La scritta Sila sulle monete non era mai stata
ritrovata in maniera completa e leggibile. Spesso si leggeva solo 'Si' o solo
'Sil', scritte che avevano fatto attribuire le monete a presunti mercenari
provenienti dal fiume Sele in Campania, pensando che la scritta completa fosse
'Sile' o 'Seile'. Il ritrovamento di questo esemplare finalmente completo e
leggibile, fuga ogni dubbio: l’etnico era 'Sileraion' (come Brettion era
l’etnico dei Brettii) e il nome della regione da cui provenivano è chiaramente
indicato in Sila.
L’equivoco sulla possibile provenienza di
questi mercenari dalla regione del fiume Sele, nacque nel 1800 con il
ritrovamento delle monete di Paestum nel V sec. a.C. in cui si credette di
leggere il toponimo 'Seile', con riferimento al fiume campano, ma i successivi
studi del 1909, ad opera dello studioso americano Kluge, e del 1965 di
Margherita Guarducci, tolsero ogni dubbio. Infatti, sulle monete di Paestum
c’era scritto chiaramente Megyl (forse il fondatore della città di Paestum) e
non Sil, dunque non si ha prova dell’esistenza di questo toponimo, in quel
tempo, nella regione salernitana, mentre la moneta in questione prova
l'esistenza, nel 357 a.C., del toponimo Sila e dell’etnico Sileraion.

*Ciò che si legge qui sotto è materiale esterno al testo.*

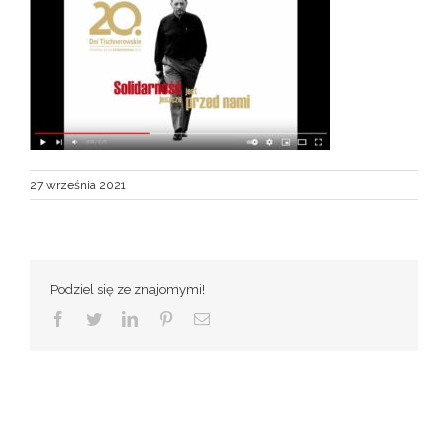
27 września 2021
Podziel się ze znajomymi!
Facebook
Twitter
LinkedIn
Pinterest
Email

Esisteva, dunque, un popolo nella Sila che
dalla grandiosa foresta traeva il suo nome e nella quale viveva forse da
un'epoca antichissima, come attestano i numerosi reperti archeologici rinvenuti
in tutta la Valle del Mucone. Negli anni scorsi sono stati effettuati
alcuni scavi e riportati alla luce i resti di una civiltà che abitava la zona
già nel Paleolitico. Le buone condizioni ambientali hanno assicurato una
continuità abitativa protrattasi fino ai giorni nostri.

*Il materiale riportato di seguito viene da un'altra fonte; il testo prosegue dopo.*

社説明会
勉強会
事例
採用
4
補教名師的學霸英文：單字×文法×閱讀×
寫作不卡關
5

Il traffico clandestino dei
reperti archeologici
LA presenza di un'antica moneta della Sila in
un'asta indonesiana apre alcuni interrogativi sul commercio dei reperti
archeologici, che ha assunto dimensioni internazionali allarmanti. Alimentato
da potenti lobby che impongono le leggi del mercato fissando le regole della
domanda e dell'offerta, ogni anno sono migliaia i reperti trafugati che
arriscono le grandi organizzazioni criminali. Un mercato clandestino sostenuto
dai grandi collezionisti internazionali e da alcune istituzioni museali
straniere, compiacenti e spesso committenti.

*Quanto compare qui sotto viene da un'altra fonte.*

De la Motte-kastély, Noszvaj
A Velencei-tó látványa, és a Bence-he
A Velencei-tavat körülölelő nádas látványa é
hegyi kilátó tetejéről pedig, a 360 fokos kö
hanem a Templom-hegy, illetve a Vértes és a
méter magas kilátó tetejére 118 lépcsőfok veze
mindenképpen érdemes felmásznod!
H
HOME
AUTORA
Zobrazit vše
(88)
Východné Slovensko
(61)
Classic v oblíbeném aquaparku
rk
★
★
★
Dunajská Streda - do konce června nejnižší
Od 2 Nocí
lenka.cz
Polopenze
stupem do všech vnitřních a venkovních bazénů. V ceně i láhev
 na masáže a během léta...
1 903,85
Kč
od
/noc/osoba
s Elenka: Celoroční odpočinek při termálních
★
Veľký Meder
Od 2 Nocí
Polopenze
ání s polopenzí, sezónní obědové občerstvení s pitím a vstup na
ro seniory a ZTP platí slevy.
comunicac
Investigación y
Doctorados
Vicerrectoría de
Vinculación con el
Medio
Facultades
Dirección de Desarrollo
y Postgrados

Il traffico dei beni archeologici è complesso e
organizzato, interessa soprattutto le aree più indigenti perchè sfrutta le
condizioni di bisogno. Bisogna distinguere i saccheggiatori occasionali da
quelli che agiscono con mezzi appropriati, spesso distruttivi di reperti e
contesti. I primi sono quasi sempre agricoltori o scavatori della domenica e di
recente la tipologia dello scavatore in Italia ha assunto i tratti degli
immigrati che vivono e lavorano nella penisola, visto l'incremento della manovalanza dell’est europeo. La seconda
categoria è quella dei predatori 'professionisti' che conoscono il mercato
dell'illecito in cui collocano i reperti attraverso vere e proprie aste o
vendite organizzate, coadiuvati da trafficanti nazionali ed esteri.
La merce passa velocemente dal produttore di
beni archeologici - in genere i paesi del Mediterraneo - al consumatore, cioè i
paesi ricchi, in cui esistono case d'asta, collezionisti e musei in grado di
investire grandi capitali per un'opera d'arte, spesso italiana.